USS Wallacut YTB-420 (1945-1976)
The USS Wallacut was a tugboat that served in the United States Navy during World War II and the Korean War. Her name originated from a Native American word which means “place of stones”. Her construction began in 1944 at the United States Coast Guard Yard in Curtis Bay, Maryland. She was completed in the spring of 1945. The Wallacut’s journey from Maryland included stops in Virginia, Florida, Balboa, Guam and Saipan. She arrived at Okinawa, on the coast of Japan, the day after Japan’s surrender officially ended World War II. Despite this, the Wallacut remained in service at Okinawa for two years during the American occupation of Japan.
Service in the Korean War
In 1947, the Wallacut traveled to Pearl Harbor in Hawaii, where she was placed in reserve. Three years later, after the United States became involved in the Korean War, she was brought back into active service. The Wallacut journeyedA from Pearl Harbor to Kwajalein, Guam, and then Sasebo, Japan. She arrived off the coast of Korea in November of 1950. She aided the December 1950 evacuation of United Nations soldiers at Hungnam. Following this event, she rejoined the United States forces at Sasebo, Japan.

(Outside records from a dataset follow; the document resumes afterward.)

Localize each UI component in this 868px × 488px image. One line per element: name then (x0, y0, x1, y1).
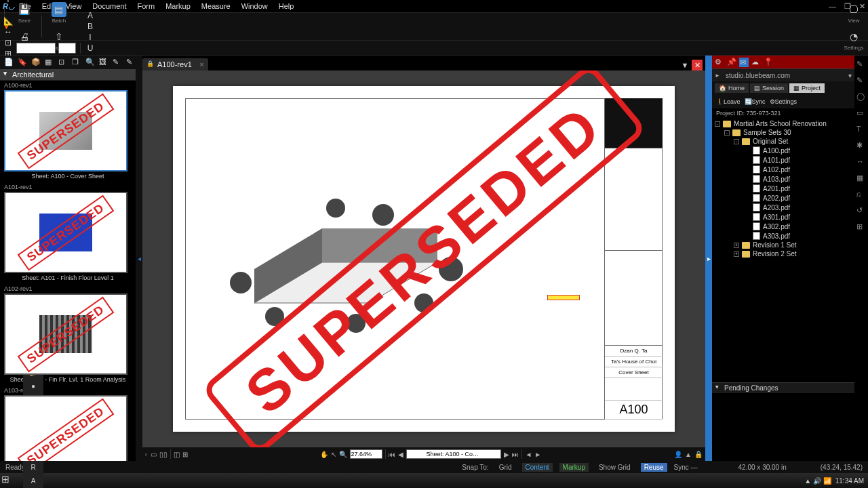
left-tab-icon[interactable]: 🖼 (99, 58, 108, 67)
session-button[interactable]: ▤Session (750, 83, 788, 93)
tree-node[interactable]: A201.pdf (715, 184, 852, 193)
project-button[interactable]: ▦Project (789, 83, 825, 93)
tree-node[interactable]: A303.pdf (715, 231, 852, 241)
lock-icon[interactable]: 🔒 (694, 451, 703, 458)
studio-server-bar[interactable]: studio.bluebeam.com ▾ (712, 69, 854, 81)
thumbnail[interactable]: A103-rev1 (4, 387, 132, 461)
tree-node[interactable]: A302.pdf (715, 222, 852, 231)
tree-node[interactable]: A203.pdf (715, 203, 852, 212)
rail-tool-icon[interactable]: ▦ (856, 174, 866, 183)
expand-icon[interactable]: - (734, 139, 739, 144)
tree-node[interactable]: -Martial Arts School Renovation (715, 119, 852, 128)
view-split-icon[interactable]: ◫ (174, 451, 180, 458)
page-nav-label[interactable]: Sheet: A100 - Cover Sheet (1 of 10) (406, 449, 501, 459)
last-page-icon[interactable]: ⏭ (512, 451, 519, 458)
snap-content-toggle[interactable]: Content (522, 463, 553, 472)
next-page-icon[interactable]: ▶ (504, 451, 509, 458)
rail-tool-icon[interactable]: ✎ (856, 60, 866, 69)
maximize-button[interactable]: ❐ (844, 2, 851, 11)
tab-close-icon[interactable]: × (199, 60, 203, 68)
tool-icon[interactable]: 📐 (3, 16, 14, 26)
system-tray[interactable]: ▲ 🔊 📶 11:34 AM (804, 477, 867, 485)
menu-window[interactable]: Window (236, 1, 273, 12)
tool-icon[interactable]: ↔ (3, 26, 14, 37)
view-side-icon[interactable]: ▯▯ (159, 451, 167, 458)
menu-help[interactable]: Help (273, 1, 300, 12)
tree-node[interactable]: A101.pdf (715, 155, 852, 165)
rail-tool-icon[interactable]: ✱ (856, 141, 866, 150)
left-tab-icon[interactable]: 🔖 (18, 58, 27, 67)
right-splitter[interactable]: ▸ (705, 56, 712, 461)
back-icon[interactable]: ◄ (525, 451, 532, 458)
menu-markup[interactable]: Markup (160, 1, 196, 12)
rail-tool-icon[interactable]: ✎ (856, 76, 866, 85)
thumbnails-list[interactable]: A100-rev1 Sheet: A100 - Cover Sheet A101… (0, 81, 136, 461)
left-splitter[interactable]: ◂ (136, 56, 142, 461)
tree-node[interactable]: A103.pdf (715, 174, 852, 184)
tree-node[interactable]: -Original Set (715, 137, 852, 146)
leave-button[interactable]: 🚶Leave (715, 98, 742, 105)
rail-tool-icon[interactable]: ↺ (856, 206, 866, 216)
rail-tool-icon[interactable]: ▭ (856, 108, 866, 118)
pin-icon[interactable]: 📌 (727, 58, 736, 67)
home-button[interactable]: 🏠Home (715, 83, 749, 93)
view-split2-icon[interactable]: ⊞ (182, 451, 188, 458)
left-tab-icon[interactable]: 📦 (31, 58, 41, 67)
studio-gear-icon[interactable]: ⚙ (715, 58, 724, 67)
rail-tool-icon[interactable]: T (856, 125, 866, 134)
tab-closeall-icon[interactable]: ✕ (692, 60, 703, 70)
opacity-small-input[interactable] (58, 43, 76, 54)
thumbnail[interactable]: A101-rev1 Sheet: A101 - Finish Floor Lev… (4, 184, 132, 281)
snap-grid-toggle[interactable]: Grid (496, 463, 515, 472)
tree-node[interactable]: +Revision 2 Set (715, 249, 852, 258)
expand-icon[interactable]: - (724, 130, 730, 136)
tree-node[interactable]: -Sample Sets 30 (715, 128, 852, 137)
thumbnail[interactable]: A102-rev1 Sheet: A102 - Fin Flr. Lvl. 1 … (4, 285, 132, 383)
save-button[interactable]: 💾Save (13, 0, 36, 26)
taskbar-app[interactable]: A (23, 474, 43, 487)
tree-node[interactable]: A301.pdf (715, 212, 852, 222)
rail-tool-icon[interactable]: ⊞ (856, 222, 866, 232)
expand-icon[interactable]: + (734, 251, 739, 257)
tool-icon[interactable]: ⊡ (3, 37, 14, 48)
close-button[interactable]: ✕ (859, 2, 865, 11)
tree-node[interactable]: A202.pdf (715, 193, 852, 203)
invite-icon[interactable]: ✉ (739, 58, 749, 67)
format-icon[interactable]: B (85, 21, 96, 32)
thumbnail[interactable]: A100-rev1 Sheet: A100 - Cover Sheet (4, 82, 132, 180)
batch-button[interactable]: ▤Batch (47, 0, 71, 26)
settings-button[interactable]: ◔Settings (842, 26, 865, 54)
left-tab-icon[interactable]: ❐ (72, 58, 81, 67)
format-icon[interactable]: U (85, 43, 96, 54)
showgrid-toggle[interactable]: Show Grid (595, 463, 634, 472)
sync-button[interactable]: 🔄Sync (743, 98, 767, 105)
tab-dropdown-icon[interactable]: ▼ (679, 60, 690, 70)
fwd-icon[interactable]: ► (534, 451, 541, 458)
pan-icon[interactable]: ✋ (320, 451, 328, 458)
view-single-icon[interactable]: ▫ (145, 451, 148, 458)
server-dropdown-icon[interactable]: ▾ (848, 72, 852, 79)
start-button[interactable]: ⊞ (1, 474, 22, 487)
menu-form[interactable]: Form (132, 1, 161, 12)
first-page-icon[interactable]: ⏮ (389, 451, 395, 458)
left-tab-icon[interactable]: ✎ (113, 58, 122, 67)
left-tab-icon[interactable]: ⊡ (58, 58, 68, 67)
select-icon[interactable]: ↖ (331, 451, 336, 458)
tree-node[interactable]: A100.pdf (715, 146, 852, 155)
left-tab-icon[interactable]: ✎ (126, 58, 136, 67)
expand-icon[interactable]: - (715, 121, 720, 127)
zoom-icon[interactable]: 🔍 (339, 451, 347, 458)
view-cont-icon[interactable]: ▭ (151, 451, 157, 458)
prev-page-icon[interactable]: ◀ (398, 451, 403, 458)
user-icon[interactable]: 👤 (674, 451, 682, 458)
page-canvas[interactable]: Dzan Q. Ta Ta's House of Choi Cover Shee… (142, 70, 705, 447)
rail-tool-icon[interactable]: ◯ (856, 92, 866, 102)
reuse-toggle[interactable]: Reuse (641, 463, 667, 472)
alert-icon[interactable]: ▲ (685, 451, 692, 458)
tree-node[interactable]: A102.pdf (715, 165, 852, 174)
tree-node[interactable]: +Revision 1 Set (715, 241, 852, 249)
pending-changes-header[interactable]: Pending Changes (712, 382, 854, 393)
minimize-button[interactable]: — (829, 2, 836, 11)
document-tab[interactable]: A100-rev1 × (142, 58, 208, 70)
pin2-icon[interactable]: 📍 (764, 58, 773, 67)
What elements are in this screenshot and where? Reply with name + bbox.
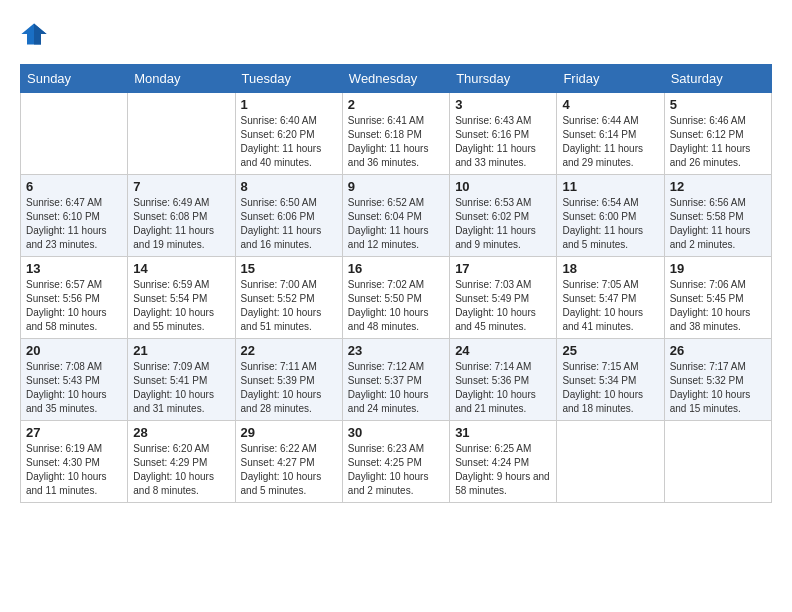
calendar-cell: 29Sunrise: 6:22 AM Sunset: 4:27 PM Dayli… [235, 421, 342, 503]
day-number: 9 [348, 179, 444, 194]
column-header-friday: Friday [557, 65, 664, 93]
calendar-cell: 13Sunrise: 6:57 AM Sunset: 5:56 PM Dayli… [21, 257, 128, 339]
day-number: 30 [348, 425, 444, 440]
day-info: Sunrise: 7:09 AM Sunset: 5:41 PM Dayligh… [133, 360, 229, 416]
day-number: 23 [348, 343, 444, 358]
day-info: Sunrise: 7:11 AM Sunset: 5:39 PM Dayligh… [241, 360, 337, 416]
day-number: 25 [562, 343, 658, 358]
calendar-cell: 22Sunrise: 7:11 AM Sunset: 5:39 PM Dayli… [235, 339, 342, 421]
calendar-cell: 20Sunrise: 7:08 AM Sunset: 5:43 PM Dayli… [21, 339, 128, 421]
calendar-week-2: 6Sunrise: 6:47 AM Sunset: 6:10 PM Daylig… [21, 175, 772, 257]
calendar-cell: 15Sunrise: 7:00 AM Sunset: 5:52 PM Dayli… [235, 257, 342, 339]
calendar-cell: 7Sunrise: 6:49 AM Sunset: 6:08 PM Daylig… [128, 175, 235, 257]
day-number: 27 [26, 425, 122, 440]
day-info: Sunrise: 7:00 AM Sunset: 5:52 PM Dayligh… [241, 278, 337, 334]
day-info: Sunrise: 6:19 AM Sunset: 4:30 PM Dayligh… [26, 442, 122, 498]
day-number: 20 [26, 343, 122, 358]
svg-marker-1 [34, 24, 47, 45]
calendar-cell: 10Sunrise: 6:53 AM Sunset: 6:02 PM Dayli… [450, 175, 557, 257]
day-number: 26 [670, 343, 766, 358]
calendar-cell: 31Sunrise: 6:25 AM Sunset: 4:24 PM Dayli… [450, 421, 557, 503]
day-info: Sunrise: 6:22 AM Sunset: 4:27 PM Dayligh… [241, 442, 337, 498]
day-number: 22 [241, 343, 337, 358]
day-info: Sunrise: 6:25 AM Sunset: 4:24 PM Dayligh… [455, 442, 551, 498]
day-info: Sunrise: 6:54 AM Sunset: 6:00 PM Dayligh… [562, 196, 658, 252]
calendar-cell: 12Sunrise: 6:56 AM Sunset: 5:58 PM Dayli… [664, 175, 771, 257]
day-info: Sunrise: 6:56 AM Sunset: 5:58 PM Dayligh… [670, 196, 766, 252]
day-info: Sunrise: 6:59 AM Sunset: 5:54 PM Dayligh… [133, 278, 229, 334]
day-info: Sunrise: 6:20 AM Sunset: 4:29 PM Dayligh… [133, 442, 229, 498]
day-info: Sunrise: 7:06 AM Sunset: 5:45 PM Dayligh… [670, 278, 766, 334]
column-header-wednesday: Wednesday [342, 65, 449, 93]
day-info: Sunrise: 6:57 AM Sunset: 5:56 PM Dayligh… [26, 278, 122, 334]
column-header-sunday: Sunday [21, 65, 128, 93]
calendar-cell: 26Sunrise: 7:17 AM Sunset: 5:32 PM Dayli… [664, 339, 771, 421]
calendar-cell: 30Sunrise: 6:23 AM Sunset: 4:25 PM Dayli… [342, 421, 449, 503]
calendar-week-4: 20Sunrise: 7:08 AM Sunset: 5:43 PM Dayli… [21, 339, 772, 421]
calendar-cell [557, 421, 664, 503]
day-number: 21 [133, 343, 229, 358]
logo-icon [20, 20, 48, 48]
calendar-cell: 3Sunrise: 6:43 AM Sunset: 6:16 PM Daylig… [450, 93, 557, 175]
calendar-cell: 8Sunrise: 6:50 AM Sunset: 6:06 PM Daylig… [235, 175, 342, 257]
day-number: 24 [455, 343, 551, 358]
day-info: Sunrise: 7:08 AM Sunset: 5:43 PM Dayligh… [26, 360, 122, 416]
column-header-monday: Monday [128, 65, 235, 93]
day-info: Sunrise: 6:47 AM Sunset: 6:10 PM Dayligh… [26, 196, 122, 252]
day-info: Sunrise: 6:46 AM Sunset: 6:12 PM Dayligh… [670, 114, 766, 170]
calendar-cell: 25Sunrise: 7:15 AM Sunset: 5:34 PM Dayli… [557, 339, 664, 421]
day-number: 1 [241, 97, 337, 112]
calendar-cell: 6Sunrise: 6:47 AM Sunset: 6:10 PM Daylig… [21, 175, 128, 257]
day-info: Sunrise: 7:15 AM Sunset: 5:34 PM Dayligh… [562, 360, 658, 416]
calendar-cell: 23Sunrise: 7:12 AM Sunset: 5:37 PM Dayli… [342, 339, 449, 421]
day-info: Sunrise: 6:41 AM Sunset: 6:18 PM Dayligh… [348, 114, 444, 170]
day-info: Sunrise: 7:05 AM Sunset: 5:47 PM Dayligh… [562, 278, 658, 334]
column-header-saturday: Saturday [664, 65, 771, 93]
calendar-cell: 28Sunrise: 6:20 AM Sunset: 4:29 PM Dayli… [128, 421, 235, 503]
day-info: Sunrise: 6:43 AM Sunset: 6:16 PM Dayligh… [455, 114, 551, 170]
day-number: 15 [241, 261, 337, 276]
day-info: Sunrise: 7:12 AM Sunset: 5:37 PM Dayligh… [348, 360, 444, 416]
day-number: 18 [562, 261, 658, 276]
day-info: Sunrise: 6:53 AM Sunset: 6:02 PM Dayligh… [455, 196, 551, 252]
calendar-cell: 2Sunrise: 6:41 AM Sunset: 6:18 PM Daylig… [342, 93, 449, 175]
day-info: Sunrise: 6:50 AM Sunset: 6:06 PM Dayligh… [241, 196, 337, 252]
logo [20, 20, 52, 48]
calendar-cell: 9Sunrise: 6:52 AM Sunset: 6:04 PM Daylig… [342, 175, 449, 257]
column-header-thursday: Thursday [450, 65, 557, 93]
day-number: 17 [455, 261, 551, 276]
day-number: 11 [562, 179, 658, 194]
page-header [20, 20, 772, 48]
calendar-cell: 4Sunrise: 6:44 AM Sunset: 6:14 PM Daylig… [557, 93, 664, 175]
day-number: 4 [562, 97, 658, 112]
day-number: 3 [455, 97, 551, 112]
day-number: 14 [133, 261, 229, 276]
day-number: 31 [455, 425, 551, 440]
day-info: Sunrise: 6:40 AM Sunset: 6:20 PM Dayligh… [241, 114, 337, 170]
calendar-week-5: 27Sunrise: 6:19 AM Sunset: 4:30 PM Dayli… [21, 421, 772, 503]
day-number: 29 [241, 425, 337, 440]
calendar-table: SundayMondayTuesdayWednesdayThursdayFrid… [20, 64, 772, 503]
day-info: Sunrise: 6:49 AM Sunset: 6:08 PM Dayligh… [133, 196, 229, 252]
day-number: 12 [670, 179, 766, 194]
calendar-week-3: 13Sunrise: 6:57 AM Sunset: 5:56 PM Dayli… [21, 257, 772, 339]
day-number: 2 [348, 97, 444, 112]
calendar-cell: 21Sunrise: 7:09 AM Sunset: 5:41 PM Dayli… [128, 339, 235, 421]
calendar-cell [128, 93, 235, 175]
calendar-cell: 14Sunrise: 6:59 AM Sunset: 5:54 PM Dayli… [128, 257, 235, 339]
day-number: 19 [670, 261, 766, 276]
day-number: 10 [455, 179, 551, 194]
day-info: Sunrise: 7:03 AM Sunset: 5:49 PM Dayligh… [455, 278, 551, 334]
day-number: 7 [133, 179, 229, 194]
calendar-cell: 11Sunrise: 6:54 AM Sunset: 6:00 PM Dayli… [557, 175, 664, 257]
calendar-cell [21, 93, 128, 175]
calendar-cell: 17Sunrise: 7:03 AM Sunset: 5:49 PM Dayli… [450, 257, 557, 339]
calendar-cell: 5Sunrise: 6:46 AM Sunset: 6:12 PM Daylig… [664, 93, 771, 175]
day-info: Sunrise: 7:17 AM Sunset: 5:32 PM Dayligh… [670, 360, 766, 416]
calendar-cell: 18Sunrise: 7:05 AM Sunset: 5:47 PM Dayli… [557, 257, 664, 339]
day-number: 16 [348, 261, 444, 276]
column-header-tuesday: Tuesday [235, 65, 342, 93]
day-number: 13 [26, 261, 122, 276]
day-number: 28 [133, 425, 229, 440]
calendar-cell: 24Sunrise: 7:14 AM Sunset: 5:36 PM Dayli… [450, 339, 557, 421]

After 1950, the history of the USS Wallacut becomes unclear. There are very few records of her travels and activities after this date. She remained on the list of active vessels in the United States First Fleet for ten years. In 1960, she was reassigned to the Commander, Naval Forces, Far East. The Wallacut did not remain there long; before 1961, she was reassigned again, this time to the United States Pacific Fleet. There is no record of where or how the ship served after this.
One piece of information that is known is that the Wallacut was re-designated as a medium harbor tug in 1962. She remained listed as an active unit serving the United States Pacific Fleet until 1973. That year, she was placed in reserve at Guam. For the next three years, she was inactive. In 1976, she was officially removed from the Navy list. Her service ended shortly thereafter when she was sunk due to being used as a target.
Asbestos in Navy Ships
Although an essential component of the naval fleet, especially during World War II, naval tugs also pose a lasting health risk to soldiers serving on them. Unfortunately, products containing asbestos were common, especially on older ships, because of the material’s high resistance to heat and fire. Despite its value as an insulator, asbestos fiber intake can lead to several serious health consequences, including mesothelioma, a devastating cancer without cure. Current and former military personnel who came into contact with these ships should seek immediate medical attention in order to detect possible health consequences associated with asbestos exposure.